• _What the task asks_
Filter the entries for the string "Trekking". Copy each line that has it.

[Source records]
---

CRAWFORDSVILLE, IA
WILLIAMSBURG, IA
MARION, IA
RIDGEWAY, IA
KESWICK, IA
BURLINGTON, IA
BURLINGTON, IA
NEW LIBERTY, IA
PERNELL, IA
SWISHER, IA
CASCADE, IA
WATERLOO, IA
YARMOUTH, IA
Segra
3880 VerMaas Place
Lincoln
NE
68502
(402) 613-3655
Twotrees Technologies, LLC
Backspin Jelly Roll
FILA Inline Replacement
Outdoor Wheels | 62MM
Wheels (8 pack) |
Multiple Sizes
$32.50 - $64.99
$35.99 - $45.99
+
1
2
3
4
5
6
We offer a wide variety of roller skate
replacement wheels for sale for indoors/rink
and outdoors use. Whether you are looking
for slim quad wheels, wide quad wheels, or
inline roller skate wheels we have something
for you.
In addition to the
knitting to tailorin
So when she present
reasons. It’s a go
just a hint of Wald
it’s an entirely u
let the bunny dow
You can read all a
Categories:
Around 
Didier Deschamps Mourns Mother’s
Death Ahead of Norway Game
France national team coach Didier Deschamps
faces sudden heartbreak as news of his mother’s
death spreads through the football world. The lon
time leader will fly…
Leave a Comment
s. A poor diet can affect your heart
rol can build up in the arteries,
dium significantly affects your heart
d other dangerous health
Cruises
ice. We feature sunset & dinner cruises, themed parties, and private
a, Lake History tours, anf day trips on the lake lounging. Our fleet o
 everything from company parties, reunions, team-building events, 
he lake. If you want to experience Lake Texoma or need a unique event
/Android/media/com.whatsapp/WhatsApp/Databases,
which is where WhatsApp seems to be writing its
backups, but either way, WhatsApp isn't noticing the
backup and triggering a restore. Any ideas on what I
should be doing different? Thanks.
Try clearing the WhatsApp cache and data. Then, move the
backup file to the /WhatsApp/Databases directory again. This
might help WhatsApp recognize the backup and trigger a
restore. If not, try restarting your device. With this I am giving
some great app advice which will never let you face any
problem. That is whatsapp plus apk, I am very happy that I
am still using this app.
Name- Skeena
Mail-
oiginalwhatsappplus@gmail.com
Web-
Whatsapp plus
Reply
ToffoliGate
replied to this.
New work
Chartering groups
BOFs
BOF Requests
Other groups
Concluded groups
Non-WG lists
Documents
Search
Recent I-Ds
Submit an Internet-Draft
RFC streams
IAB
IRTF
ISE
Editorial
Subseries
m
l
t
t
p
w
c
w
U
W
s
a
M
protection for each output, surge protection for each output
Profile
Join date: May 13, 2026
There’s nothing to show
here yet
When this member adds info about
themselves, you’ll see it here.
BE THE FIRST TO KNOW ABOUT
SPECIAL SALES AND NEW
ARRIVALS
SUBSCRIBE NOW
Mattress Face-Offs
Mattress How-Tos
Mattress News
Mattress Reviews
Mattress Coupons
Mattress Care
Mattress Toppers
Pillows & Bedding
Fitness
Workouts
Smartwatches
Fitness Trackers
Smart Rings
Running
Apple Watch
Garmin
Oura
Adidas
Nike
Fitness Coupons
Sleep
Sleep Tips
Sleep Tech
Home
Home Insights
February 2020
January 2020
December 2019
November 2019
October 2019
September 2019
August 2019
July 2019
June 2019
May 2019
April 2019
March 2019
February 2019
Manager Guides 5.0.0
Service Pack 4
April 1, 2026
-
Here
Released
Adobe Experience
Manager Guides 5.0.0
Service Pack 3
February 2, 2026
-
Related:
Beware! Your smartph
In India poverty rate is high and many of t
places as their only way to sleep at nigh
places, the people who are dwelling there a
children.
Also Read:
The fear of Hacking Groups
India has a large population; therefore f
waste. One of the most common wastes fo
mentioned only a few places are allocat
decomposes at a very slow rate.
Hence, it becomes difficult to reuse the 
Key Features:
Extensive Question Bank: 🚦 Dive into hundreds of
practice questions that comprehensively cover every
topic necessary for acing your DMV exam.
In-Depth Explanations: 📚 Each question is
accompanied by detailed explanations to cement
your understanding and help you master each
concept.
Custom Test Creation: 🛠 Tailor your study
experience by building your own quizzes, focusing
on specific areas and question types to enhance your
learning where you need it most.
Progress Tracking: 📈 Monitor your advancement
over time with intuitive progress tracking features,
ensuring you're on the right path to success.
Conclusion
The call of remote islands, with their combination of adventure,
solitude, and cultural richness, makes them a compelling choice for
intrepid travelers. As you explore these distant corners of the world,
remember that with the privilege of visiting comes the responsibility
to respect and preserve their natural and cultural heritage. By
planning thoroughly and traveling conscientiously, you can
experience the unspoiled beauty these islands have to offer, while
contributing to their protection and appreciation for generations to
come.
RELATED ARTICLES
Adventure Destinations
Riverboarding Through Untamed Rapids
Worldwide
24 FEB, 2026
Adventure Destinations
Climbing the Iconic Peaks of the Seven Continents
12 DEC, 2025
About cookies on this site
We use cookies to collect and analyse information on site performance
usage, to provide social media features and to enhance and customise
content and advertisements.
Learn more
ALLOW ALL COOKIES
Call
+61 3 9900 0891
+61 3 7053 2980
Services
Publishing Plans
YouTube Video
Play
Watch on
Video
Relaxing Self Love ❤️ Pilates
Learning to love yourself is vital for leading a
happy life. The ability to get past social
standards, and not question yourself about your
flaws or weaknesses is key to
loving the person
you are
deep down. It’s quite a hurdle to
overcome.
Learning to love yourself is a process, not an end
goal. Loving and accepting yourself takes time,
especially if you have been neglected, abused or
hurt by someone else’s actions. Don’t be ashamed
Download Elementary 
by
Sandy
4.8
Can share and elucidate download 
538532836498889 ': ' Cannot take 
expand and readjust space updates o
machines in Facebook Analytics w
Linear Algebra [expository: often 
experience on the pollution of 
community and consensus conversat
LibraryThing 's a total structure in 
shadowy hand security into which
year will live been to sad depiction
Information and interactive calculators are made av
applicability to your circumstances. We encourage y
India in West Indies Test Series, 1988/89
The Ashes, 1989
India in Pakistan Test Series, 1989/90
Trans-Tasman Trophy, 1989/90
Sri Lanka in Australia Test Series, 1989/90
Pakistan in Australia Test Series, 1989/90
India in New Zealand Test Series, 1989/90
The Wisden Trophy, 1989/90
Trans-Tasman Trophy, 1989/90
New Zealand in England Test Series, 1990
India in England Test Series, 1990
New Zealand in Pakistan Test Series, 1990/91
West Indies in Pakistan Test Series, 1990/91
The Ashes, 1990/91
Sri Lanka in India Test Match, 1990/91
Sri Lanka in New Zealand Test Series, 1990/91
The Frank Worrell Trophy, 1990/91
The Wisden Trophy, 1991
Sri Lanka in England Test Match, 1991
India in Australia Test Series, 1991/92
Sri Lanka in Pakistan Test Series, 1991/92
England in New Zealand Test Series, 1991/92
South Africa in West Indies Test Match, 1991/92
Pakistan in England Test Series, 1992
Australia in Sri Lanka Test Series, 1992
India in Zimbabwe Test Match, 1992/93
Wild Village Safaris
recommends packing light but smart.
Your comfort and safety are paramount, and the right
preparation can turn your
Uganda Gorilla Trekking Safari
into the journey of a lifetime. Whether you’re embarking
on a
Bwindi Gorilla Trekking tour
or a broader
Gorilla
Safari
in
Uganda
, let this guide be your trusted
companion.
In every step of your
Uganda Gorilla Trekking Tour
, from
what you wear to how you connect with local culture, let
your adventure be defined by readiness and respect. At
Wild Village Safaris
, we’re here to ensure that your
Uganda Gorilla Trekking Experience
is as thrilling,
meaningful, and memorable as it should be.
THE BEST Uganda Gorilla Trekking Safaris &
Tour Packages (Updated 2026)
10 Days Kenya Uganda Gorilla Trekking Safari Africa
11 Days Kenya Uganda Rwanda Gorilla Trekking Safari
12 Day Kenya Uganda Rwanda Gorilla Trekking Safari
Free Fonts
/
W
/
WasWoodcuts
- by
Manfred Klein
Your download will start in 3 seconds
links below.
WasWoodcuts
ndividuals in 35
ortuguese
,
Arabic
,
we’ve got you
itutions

---

• _Written answer_
Uganda Gorilla Trekking Safari
Bwindi Gorilla Trekking tour
Uganda Gorilla Trekking Tour
Uganda Gorilla Trekking Experience
THE BEST Uganda Gorilla Trekking Safaris &
10 Days Kenya Uganda Gorilla Trekking Safari Africa
11 Days Kenya Uganda Rwanda Gorilla Trekking Safari
12 Day Kenya Uganda Rwanda Gorilla Trekking Safari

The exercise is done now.